Judgment affirmed in Case No. S94A0160; judgment reversed and remanded in Case No. S93A1898. All the Justices concur.
NOTES
[1] In Case No. S93A1898 the trial court also dismissed HCA's action insofar as it sought declaratory relief. HCA does not enumerate this issue on appeal, and thus we do not address it here.
[2] Northlake/Tucker Ambulatory Surgery Center, Inc., d/b/a Surgicare and Surgical Health Corporation, are intervenors in this action. Collectively, they are referred to as (SHC).
[3] The trial court correctly noted that mandamus is a personal action against a public officer, not against the office. Harper v. State Bd. of Pardons &c., 260 Ga. 132, 133 (390 SE2d 592) (1990). Accordingly, SHPA is not subject to mandamus, although its director, Roach, a named party in this action, is.
[4] This opinion does not in any way change the long-standing rule that mandamus does not lie to compel an administrative officer or agency to change a decision made within the exercise of discretion vested in the officer or agency by law. Wilson v. Sanders, 222 Ga. 681, 685 (2) (151 SE2d 703, 705) (1966); Southern Bell v. Ga. Pub. Svc. Comm., 203 Ga. 832, 872 (6) (49 SE2d 38) (1948); OCGA § 9-6-21 (a).

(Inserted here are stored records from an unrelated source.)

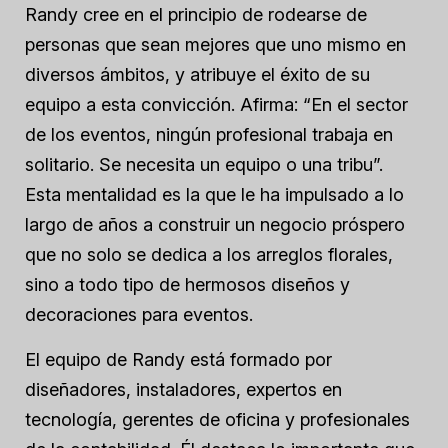
Randy cree en el principio de rodearse de
personas que sean mejores que uno mismo en
diversos ámbitos, y atribuye el éxito de su
equipo a esta convicción. Afirma: “En el sector
de los eventos, ningún profesional trabaja en
solitario. Se necesita un equipo o una tribu”.
Esta mentalidad es la que le ha impulsado a lo
largo de años a construir un negocio próspero
que no solo se dedica a los arreglos florales,
sino a todo tipo de hermosos diseños y
decoraciones para eventos.
El equipo de Randy está formado por
diseñadores, instaladores, expertos en
tecnología, gerentes de oficina y profesionales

[5] SHPA Rule 272-2-.07(2) cited by SHPA and SHC is not applicable. That rule provides an appellate procedure for certain agency decisions that do not go before the Health Planning Review Board. It does not create an exemption for CON requirements for relocations.
We note that the only part of the Act pertaining to relocations of health care facilities is contained in OCGA § 31-6-45, which allows a change in location from that initially approved for a facility which has not yet been built in certain circumstances, including where the facility cannot be built in the approved location because of a subsequent rezoning. See also OCGA § 31-6-41 (a), providing that a CON is valid only for the defined scope and location for which it is granted.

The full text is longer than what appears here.